I told the psychiatrist how much I disliked that first medication, and he found me another one suitable for Bipolar patients. It took a week or two of meetings to figure out what the right dosage was for me, one that didn’t leave me feeling too sleepy, or too numb and emotionless.
Ever since then, with the right medication, my frequency went down from one episode a year, to zero. That’s not to say I’m “healed” or that the disorder went away. If I don’t take care of my mental health, daily routine or, most importantly, my sleeping pattern, I still get symptoms of something called hypomania, which is a scaled down, compressed version of a manic episode.
But at least I feel secure. And that’s one of the things my psychiatrist had told me. For mental health patients, medicine can be that safety net that you can fall back into when you’re just not capable enough to keep up. In my case, my body was genetically susceptible to having these manic episodes. I later found out that it actually runs in the family and it didn’t just appear out of the blue.
And of course there are the Why’s? The why me? Why now? Why do I feel so alone?
But the Why’s will haunt you if you let them. It’s about looking at what you are grateful for, rather than what you wish you could change.
At the end of the day, my journey to where I am now was by no means easy. Today, my days consist of working out, seeing my friends, practicing my art, trying to remember to meditate every day. But most of all, my days consist of a peace of mind.
Maybe I am that woman, seated with her legs folded, finding utter peace and quiet.
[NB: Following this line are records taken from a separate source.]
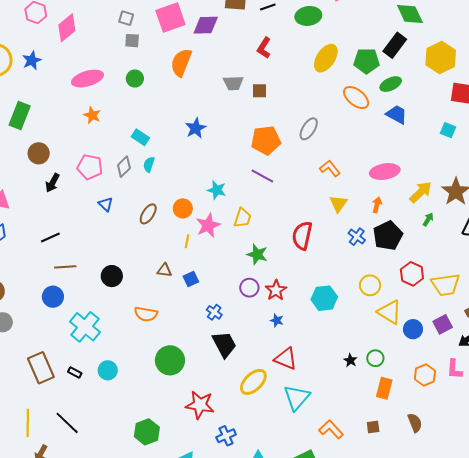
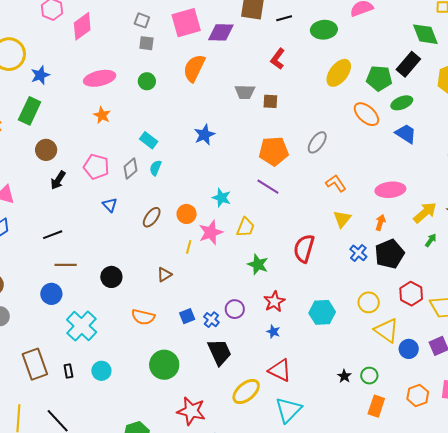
blue star: (32, 60) -> (40, 75), moved
brown triangle: (164, 270) -> (164, 275), turned -42
blue square: (191, 279) -> (187, 316), moved
purple circle: (249, 288) -> (235, 309), moved
black rectangle: (75, 373) -> (68, 371), turned 48

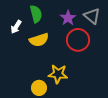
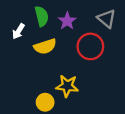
purple star: (68, 18) -> (67, 21), moved

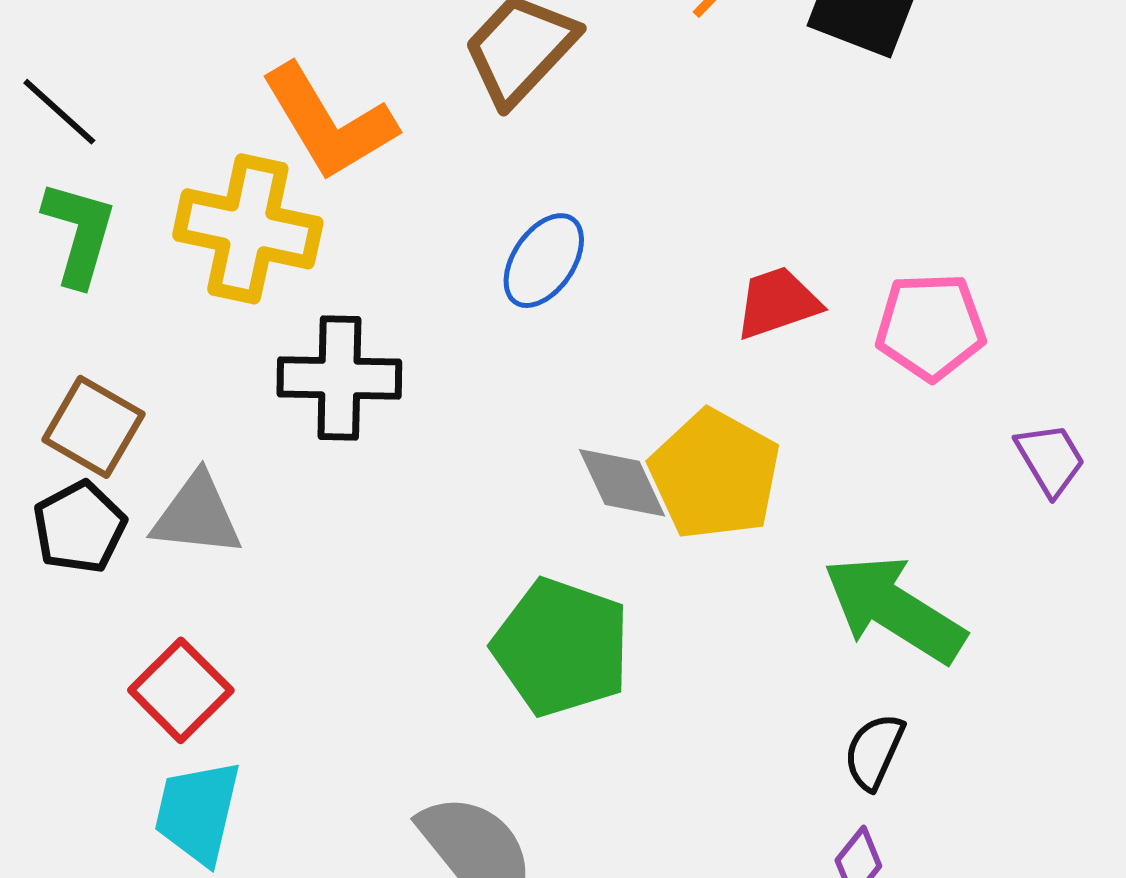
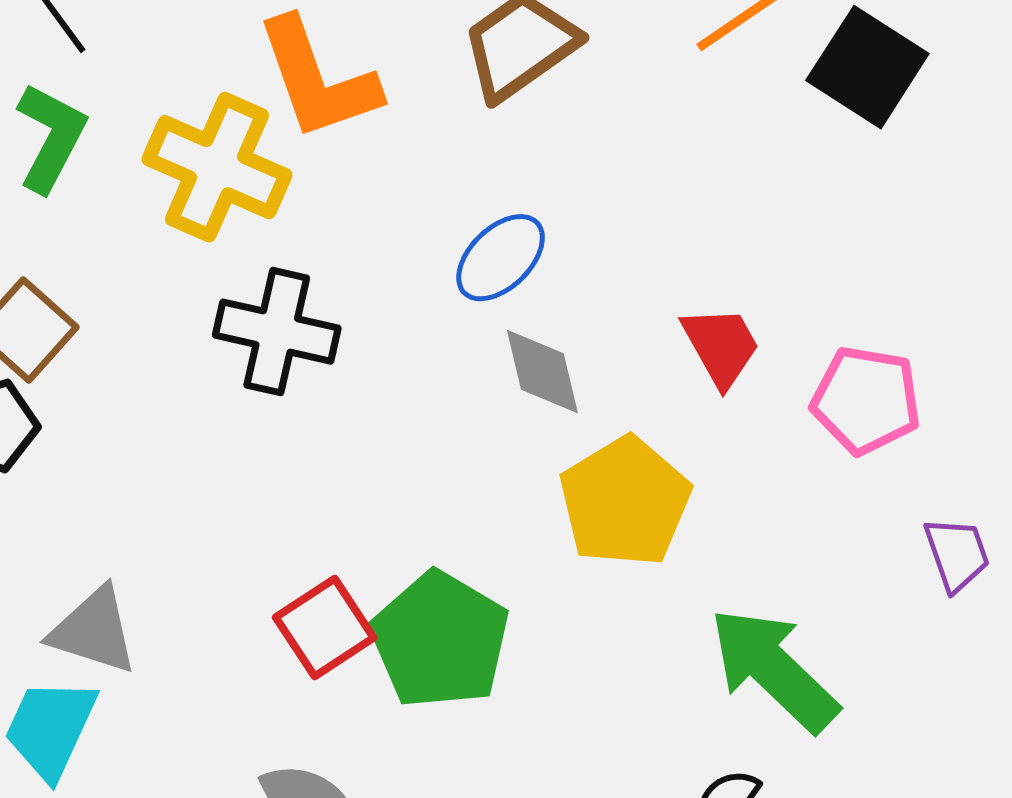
red trapezoid: (778, 303) -> (721, 346), turned 68
gray diamond: (622, 483) -> (542, 371), moved
gray triangle: (197, 515) -> (94, 631), moved
red square: (181, 690) -> (325, 628), moved

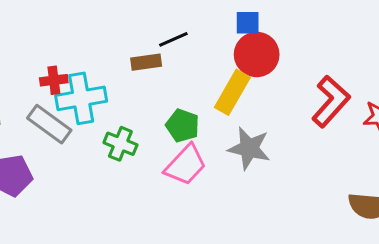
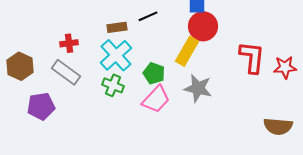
brown rectangle: (146, 62) -> (117, 27), moved
cyan cross: (81, 98) -> (116, 55), moved, turned -32
red L-shape: (331, 101) -> (252, 57), turned -36

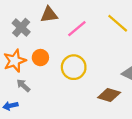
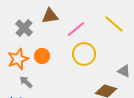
yellow circle: (74, 67) -> (84, 54), moved

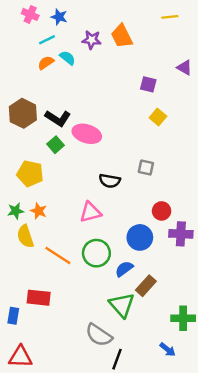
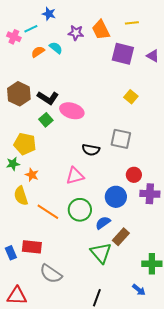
pink cross: (30, 14) -> (14, 37), moved
yellow line: (170, 17) -> (132, 23), moved
cyan line: (47, 40) -> (31, 29), moved
purple square: (148, 84) -> (123, 54), moved, size x1.6
gray square: (146, 168) -> (121, 139), size x1.5
green star: (16, 211) -> (13, 164), moved
blue rectangle: (13, 316) -> (11, 253), moved, turned -32
gray semicircle: (99, 335) -> (51, 274), moved

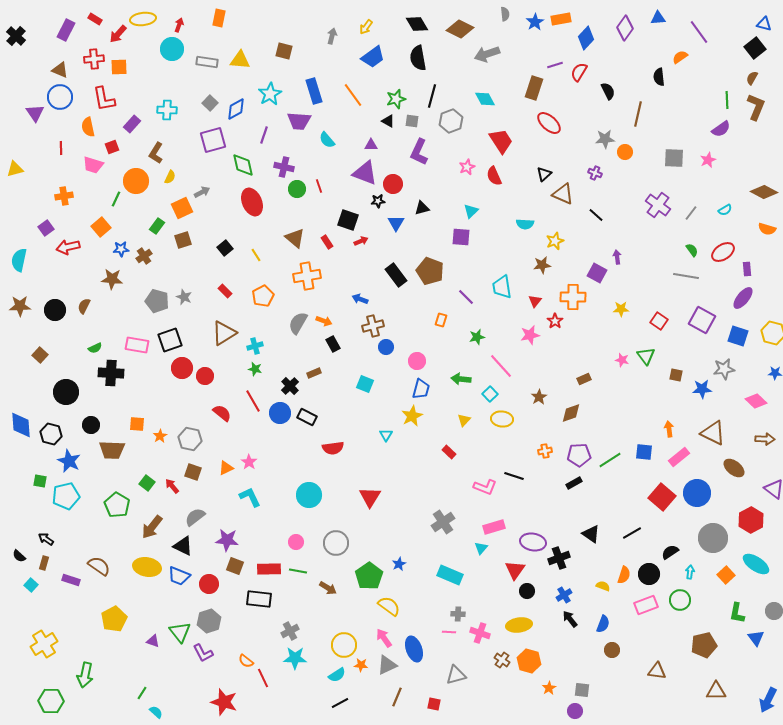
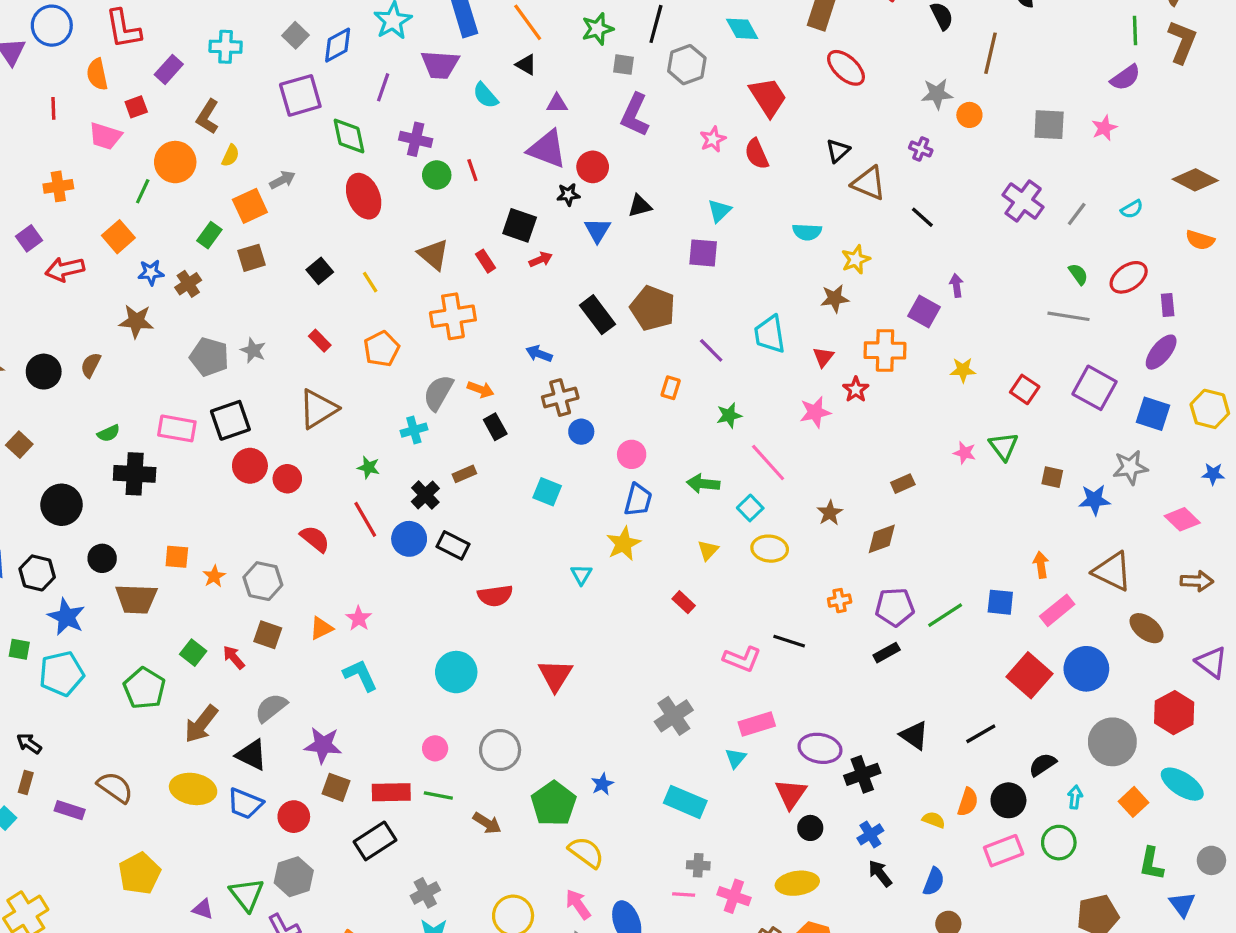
black triangle: (388, 121) -> (526, 65), moved
cyan cross: (255, 346) -> (414, 430), moved
black rectangle: (259, 599) -> (375, 841), turned -40

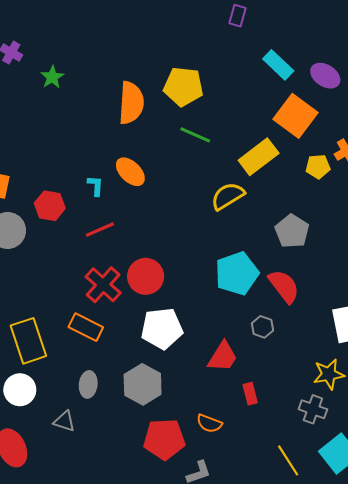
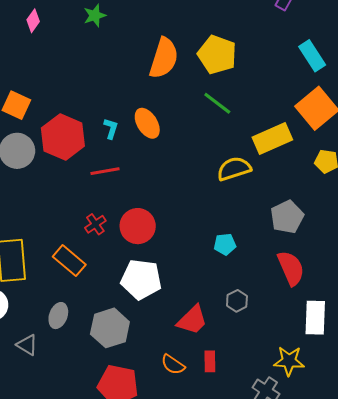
red hexagon: (50, 206) -> (63, 137), size x1.5
cyan pentagon: (237, 273) -> (225, 244), size x0.5
red cross: (103, 285) -> (95, 224), size x0.6
red semicircle: (284, 286) -> (291, 268), moved
orange semicircle: (209, 423) -> (173, 364), moved

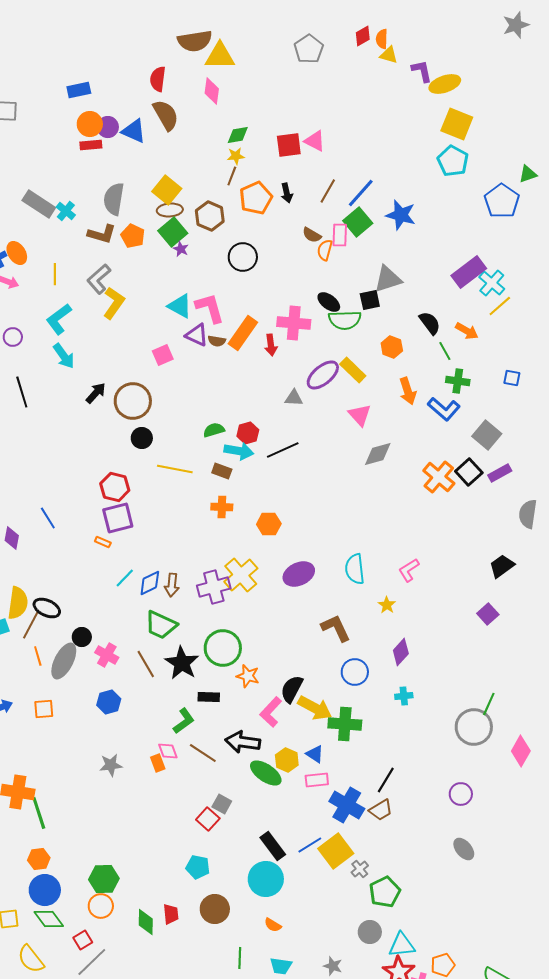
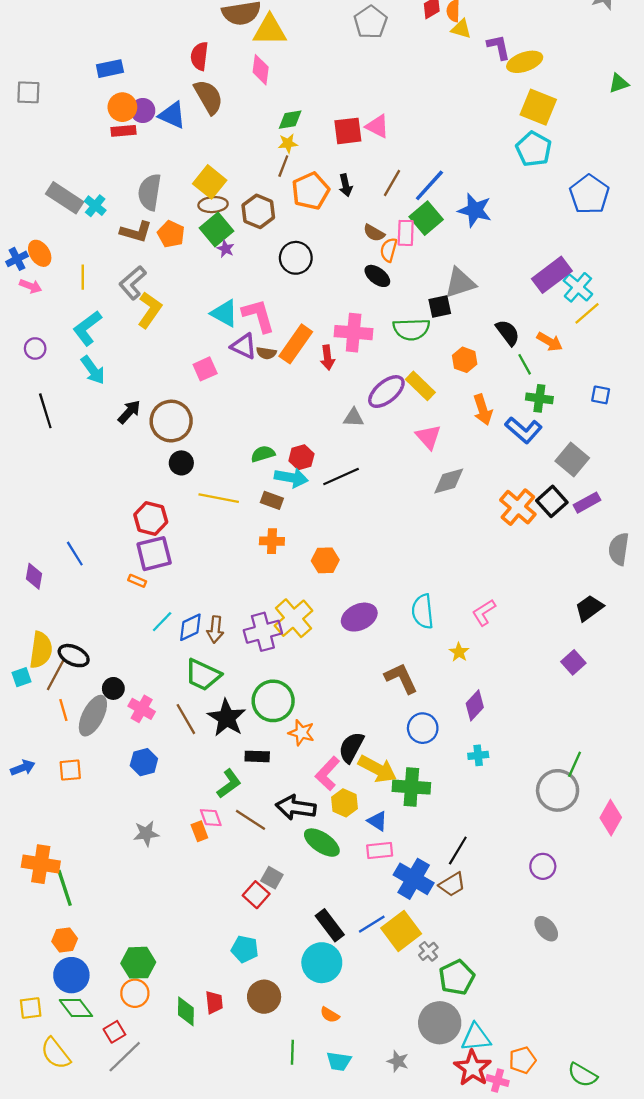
green triangle: (528, 174) -> (619, 83), moved
black ellipse: (329, 302) -> (377, 276), moved
yellow hexagon: (287, 760) -> (344, 803), moved
gray circle: (370, 932) -> (440, 1023), size x1.6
What I know is this: it’s always going to be a learning curve. There are things that happen for a reason, and there are things we can’t change, but we can always learn to surf the waves, the ups and downs, that come throughout life.
And that it will be okay. You will feel okay.
Shams A. is a 27 year old Emirati, a practicing artist and writer. She believes in telling her story in order to share what may usually stay secret or hidden in our Eastern culture, and to show that through passing on these narratives, we realize that we are not alone in our experiences.